* [Instructions for the task]: Go through the data and copy every line in which "xray" appears.

* [Provided records]:
+===+

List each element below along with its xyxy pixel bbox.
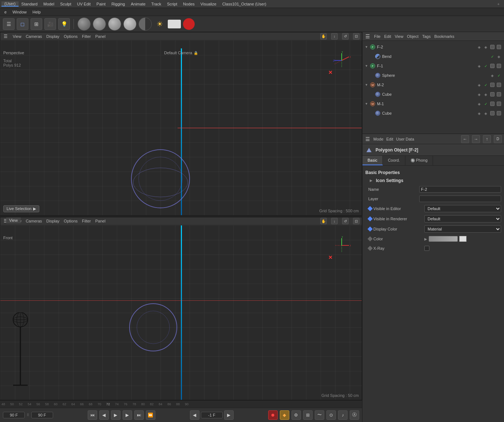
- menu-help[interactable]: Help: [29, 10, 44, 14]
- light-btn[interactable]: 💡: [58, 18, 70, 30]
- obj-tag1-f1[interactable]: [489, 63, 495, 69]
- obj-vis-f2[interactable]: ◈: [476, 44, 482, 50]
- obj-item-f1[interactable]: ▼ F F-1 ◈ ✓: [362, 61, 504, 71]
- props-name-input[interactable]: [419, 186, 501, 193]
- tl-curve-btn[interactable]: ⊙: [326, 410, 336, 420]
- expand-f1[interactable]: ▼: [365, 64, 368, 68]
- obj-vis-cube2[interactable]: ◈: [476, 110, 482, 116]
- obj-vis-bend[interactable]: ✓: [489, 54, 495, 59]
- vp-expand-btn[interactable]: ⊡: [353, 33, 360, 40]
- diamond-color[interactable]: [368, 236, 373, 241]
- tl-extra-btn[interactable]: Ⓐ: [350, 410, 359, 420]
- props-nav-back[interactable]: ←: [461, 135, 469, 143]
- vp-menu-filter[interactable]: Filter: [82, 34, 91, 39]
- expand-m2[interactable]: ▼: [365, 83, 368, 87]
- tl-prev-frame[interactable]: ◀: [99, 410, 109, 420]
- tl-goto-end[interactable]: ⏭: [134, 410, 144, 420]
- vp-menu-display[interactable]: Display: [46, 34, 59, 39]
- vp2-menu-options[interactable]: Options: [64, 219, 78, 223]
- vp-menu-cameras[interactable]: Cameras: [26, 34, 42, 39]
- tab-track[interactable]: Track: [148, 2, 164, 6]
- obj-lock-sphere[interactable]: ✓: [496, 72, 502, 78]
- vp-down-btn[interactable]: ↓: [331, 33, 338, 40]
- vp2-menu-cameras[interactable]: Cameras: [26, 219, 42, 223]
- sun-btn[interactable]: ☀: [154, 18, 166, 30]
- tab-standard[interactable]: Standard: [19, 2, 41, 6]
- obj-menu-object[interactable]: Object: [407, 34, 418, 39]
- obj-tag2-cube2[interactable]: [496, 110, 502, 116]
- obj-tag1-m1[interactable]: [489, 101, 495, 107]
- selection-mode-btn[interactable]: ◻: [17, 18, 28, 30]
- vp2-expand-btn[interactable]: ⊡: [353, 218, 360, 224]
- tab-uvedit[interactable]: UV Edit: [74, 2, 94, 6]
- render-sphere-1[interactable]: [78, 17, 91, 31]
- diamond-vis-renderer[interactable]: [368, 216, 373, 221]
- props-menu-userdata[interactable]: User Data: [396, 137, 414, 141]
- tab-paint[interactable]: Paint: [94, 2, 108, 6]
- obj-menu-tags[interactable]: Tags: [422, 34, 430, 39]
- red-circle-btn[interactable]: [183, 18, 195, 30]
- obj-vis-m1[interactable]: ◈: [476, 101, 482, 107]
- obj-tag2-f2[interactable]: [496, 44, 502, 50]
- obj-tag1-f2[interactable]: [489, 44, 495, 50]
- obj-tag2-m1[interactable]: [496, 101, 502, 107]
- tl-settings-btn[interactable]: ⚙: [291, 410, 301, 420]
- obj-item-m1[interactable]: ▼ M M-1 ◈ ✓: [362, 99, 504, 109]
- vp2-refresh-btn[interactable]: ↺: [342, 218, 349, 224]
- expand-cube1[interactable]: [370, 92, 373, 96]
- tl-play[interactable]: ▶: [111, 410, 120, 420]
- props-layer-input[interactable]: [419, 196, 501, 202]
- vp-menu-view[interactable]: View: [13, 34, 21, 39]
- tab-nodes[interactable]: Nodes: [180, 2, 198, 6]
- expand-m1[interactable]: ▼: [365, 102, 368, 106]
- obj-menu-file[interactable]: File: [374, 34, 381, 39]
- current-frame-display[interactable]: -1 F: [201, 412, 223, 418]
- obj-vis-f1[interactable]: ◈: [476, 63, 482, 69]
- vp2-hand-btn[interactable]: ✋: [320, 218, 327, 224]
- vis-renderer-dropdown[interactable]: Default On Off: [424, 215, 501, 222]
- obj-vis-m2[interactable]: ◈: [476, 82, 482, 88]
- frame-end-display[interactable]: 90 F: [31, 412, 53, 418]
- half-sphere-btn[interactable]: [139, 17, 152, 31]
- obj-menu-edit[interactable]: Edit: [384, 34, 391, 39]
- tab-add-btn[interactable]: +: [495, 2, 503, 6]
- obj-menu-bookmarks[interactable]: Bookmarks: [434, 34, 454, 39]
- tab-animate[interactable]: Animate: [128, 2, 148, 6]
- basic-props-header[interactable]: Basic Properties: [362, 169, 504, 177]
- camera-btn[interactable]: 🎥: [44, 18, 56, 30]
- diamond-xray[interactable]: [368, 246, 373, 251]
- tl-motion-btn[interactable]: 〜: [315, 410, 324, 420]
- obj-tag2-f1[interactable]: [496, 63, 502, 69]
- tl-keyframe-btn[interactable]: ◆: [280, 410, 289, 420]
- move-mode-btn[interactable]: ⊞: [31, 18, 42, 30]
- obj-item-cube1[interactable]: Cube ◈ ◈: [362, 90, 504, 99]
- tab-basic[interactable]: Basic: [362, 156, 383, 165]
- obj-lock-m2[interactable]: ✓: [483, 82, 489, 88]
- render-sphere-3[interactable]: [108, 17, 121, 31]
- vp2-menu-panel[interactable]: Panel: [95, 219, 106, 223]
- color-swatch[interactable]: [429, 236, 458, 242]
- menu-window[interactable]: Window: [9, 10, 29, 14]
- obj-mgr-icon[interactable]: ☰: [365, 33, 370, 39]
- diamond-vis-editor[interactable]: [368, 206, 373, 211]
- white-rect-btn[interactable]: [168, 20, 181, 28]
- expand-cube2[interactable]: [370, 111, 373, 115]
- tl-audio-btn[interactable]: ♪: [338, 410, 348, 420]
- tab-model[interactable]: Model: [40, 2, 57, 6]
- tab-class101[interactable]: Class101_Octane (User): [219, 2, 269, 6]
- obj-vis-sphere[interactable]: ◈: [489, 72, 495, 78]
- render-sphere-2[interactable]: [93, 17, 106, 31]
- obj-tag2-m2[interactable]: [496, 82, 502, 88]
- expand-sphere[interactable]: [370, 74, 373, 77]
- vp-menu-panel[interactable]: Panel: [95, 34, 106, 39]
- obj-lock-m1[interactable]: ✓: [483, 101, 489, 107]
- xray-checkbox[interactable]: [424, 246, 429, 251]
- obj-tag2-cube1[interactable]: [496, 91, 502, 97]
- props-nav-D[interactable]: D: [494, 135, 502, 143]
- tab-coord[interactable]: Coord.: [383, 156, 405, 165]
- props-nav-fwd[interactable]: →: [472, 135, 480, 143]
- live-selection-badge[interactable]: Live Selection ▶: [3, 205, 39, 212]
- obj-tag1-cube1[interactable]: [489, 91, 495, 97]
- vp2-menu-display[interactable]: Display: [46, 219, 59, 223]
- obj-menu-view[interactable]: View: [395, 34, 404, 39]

+===+

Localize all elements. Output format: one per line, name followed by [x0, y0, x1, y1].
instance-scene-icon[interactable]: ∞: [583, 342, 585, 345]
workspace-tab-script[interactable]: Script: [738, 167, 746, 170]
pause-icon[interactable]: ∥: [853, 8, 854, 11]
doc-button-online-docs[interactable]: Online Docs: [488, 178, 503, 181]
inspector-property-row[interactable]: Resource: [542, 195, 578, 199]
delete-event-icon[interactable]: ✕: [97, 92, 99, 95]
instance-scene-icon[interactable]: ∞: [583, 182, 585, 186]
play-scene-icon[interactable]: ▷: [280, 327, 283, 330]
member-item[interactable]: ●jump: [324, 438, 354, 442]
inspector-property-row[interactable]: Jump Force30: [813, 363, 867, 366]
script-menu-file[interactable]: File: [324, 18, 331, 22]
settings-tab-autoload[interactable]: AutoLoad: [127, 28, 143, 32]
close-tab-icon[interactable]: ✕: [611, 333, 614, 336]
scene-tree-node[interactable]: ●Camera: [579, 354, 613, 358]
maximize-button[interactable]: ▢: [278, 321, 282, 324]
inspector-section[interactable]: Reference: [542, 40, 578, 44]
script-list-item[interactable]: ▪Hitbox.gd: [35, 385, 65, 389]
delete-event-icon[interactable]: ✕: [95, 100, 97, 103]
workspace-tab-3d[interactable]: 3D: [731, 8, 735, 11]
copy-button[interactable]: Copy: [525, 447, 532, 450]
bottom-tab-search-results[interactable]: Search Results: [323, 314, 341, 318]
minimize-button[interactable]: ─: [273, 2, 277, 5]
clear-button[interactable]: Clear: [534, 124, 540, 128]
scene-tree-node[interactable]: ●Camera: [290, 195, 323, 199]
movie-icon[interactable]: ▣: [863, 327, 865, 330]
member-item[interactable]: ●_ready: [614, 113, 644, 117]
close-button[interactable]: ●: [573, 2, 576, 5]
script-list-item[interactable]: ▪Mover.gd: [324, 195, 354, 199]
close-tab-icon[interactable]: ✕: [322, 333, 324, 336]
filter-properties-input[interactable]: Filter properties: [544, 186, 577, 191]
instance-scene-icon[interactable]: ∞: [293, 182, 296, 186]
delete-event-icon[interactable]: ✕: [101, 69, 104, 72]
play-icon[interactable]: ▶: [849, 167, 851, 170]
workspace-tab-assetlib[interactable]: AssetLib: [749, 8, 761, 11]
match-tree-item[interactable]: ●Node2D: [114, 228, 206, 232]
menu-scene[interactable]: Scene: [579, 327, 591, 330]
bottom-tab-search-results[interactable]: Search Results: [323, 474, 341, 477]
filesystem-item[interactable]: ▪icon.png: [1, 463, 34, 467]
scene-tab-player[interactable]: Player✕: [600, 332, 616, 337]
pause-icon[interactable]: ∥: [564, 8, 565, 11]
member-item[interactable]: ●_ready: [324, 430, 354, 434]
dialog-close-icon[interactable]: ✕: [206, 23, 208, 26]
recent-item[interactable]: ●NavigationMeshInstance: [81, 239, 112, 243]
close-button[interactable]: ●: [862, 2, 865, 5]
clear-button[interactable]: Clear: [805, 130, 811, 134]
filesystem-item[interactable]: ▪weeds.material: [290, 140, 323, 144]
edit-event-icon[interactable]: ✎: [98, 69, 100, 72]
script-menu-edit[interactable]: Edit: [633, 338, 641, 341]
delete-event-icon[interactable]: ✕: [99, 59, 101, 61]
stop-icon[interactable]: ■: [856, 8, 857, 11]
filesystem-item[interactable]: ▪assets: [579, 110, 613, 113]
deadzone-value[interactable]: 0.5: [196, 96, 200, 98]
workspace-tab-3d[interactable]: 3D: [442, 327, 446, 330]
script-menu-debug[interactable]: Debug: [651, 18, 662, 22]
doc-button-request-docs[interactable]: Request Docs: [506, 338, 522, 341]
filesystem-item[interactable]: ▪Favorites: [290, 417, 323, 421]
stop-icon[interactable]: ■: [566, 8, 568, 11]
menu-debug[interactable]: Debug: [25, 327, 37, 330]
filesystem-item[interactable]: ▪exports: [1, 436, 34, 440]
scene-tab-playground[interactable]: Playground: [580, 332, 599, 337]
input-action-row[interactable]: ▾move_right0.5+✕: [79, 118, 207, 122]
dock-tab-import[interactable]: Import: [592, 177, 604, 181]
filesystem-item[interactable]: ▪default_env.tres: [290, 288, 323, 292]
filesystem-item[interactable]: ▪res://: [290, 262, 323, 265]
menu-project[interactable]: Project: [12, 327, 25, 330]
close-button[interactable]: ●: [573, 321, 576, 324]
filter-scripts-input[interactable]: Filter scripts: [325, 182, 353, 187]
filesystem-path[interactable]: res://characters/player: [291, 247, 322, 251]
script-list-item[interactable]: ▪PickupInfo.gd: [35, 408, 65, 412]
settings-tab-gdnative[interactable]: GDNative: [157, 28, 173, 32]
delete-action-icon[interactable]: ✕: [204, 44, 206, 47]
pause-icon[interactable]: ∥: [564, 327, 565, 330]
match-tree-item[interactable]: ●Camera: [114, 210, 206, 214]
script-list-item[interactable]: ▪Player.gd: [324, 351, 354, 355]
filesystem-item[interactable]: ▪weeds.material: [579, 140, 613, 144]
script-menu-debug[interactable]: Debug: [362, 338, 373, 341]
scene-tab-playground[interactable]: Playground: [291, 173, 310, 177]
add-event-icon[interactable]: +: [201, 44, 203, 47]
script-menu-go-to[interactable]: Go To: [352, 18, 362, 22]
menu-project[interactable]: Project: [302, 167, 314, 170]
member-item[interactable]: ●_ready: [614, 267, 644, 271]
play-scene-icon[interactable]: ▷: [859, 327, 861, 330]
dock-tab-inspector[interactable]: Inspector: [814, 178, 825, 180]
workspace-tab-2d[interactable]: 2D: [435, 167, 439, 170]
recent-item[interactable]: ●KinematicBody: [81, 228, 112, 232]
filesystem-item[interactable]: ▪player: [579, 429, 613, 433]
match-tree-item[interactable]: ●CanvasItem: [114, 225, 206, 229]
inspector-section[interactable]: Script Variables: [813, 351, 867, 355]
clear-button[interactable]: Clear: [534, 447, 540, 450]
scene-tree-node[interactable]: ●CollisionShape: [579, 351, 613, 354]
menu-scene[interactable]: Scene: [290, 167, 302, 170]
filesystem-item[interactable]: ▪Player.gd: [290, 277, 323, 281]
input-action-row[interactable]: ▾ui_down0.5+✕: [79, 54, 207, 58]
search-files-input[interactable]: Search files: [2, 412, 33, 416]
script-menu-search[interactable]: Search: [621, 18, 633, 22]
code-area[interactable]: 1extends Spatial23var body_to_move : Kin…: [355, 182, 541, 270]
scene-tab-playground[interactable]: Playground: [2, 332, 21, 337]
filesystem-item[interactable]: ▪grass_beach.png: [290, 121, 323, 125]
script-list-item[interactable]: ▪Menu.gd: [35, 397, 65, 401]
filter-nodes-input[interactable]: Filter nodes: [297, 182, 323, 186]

+===+

* [Finished exercise]:
- diamond-xray[interactable]: [368, 246, 373, 251]
- xray-checkbox[interactable]: [424, 246, 429, 251]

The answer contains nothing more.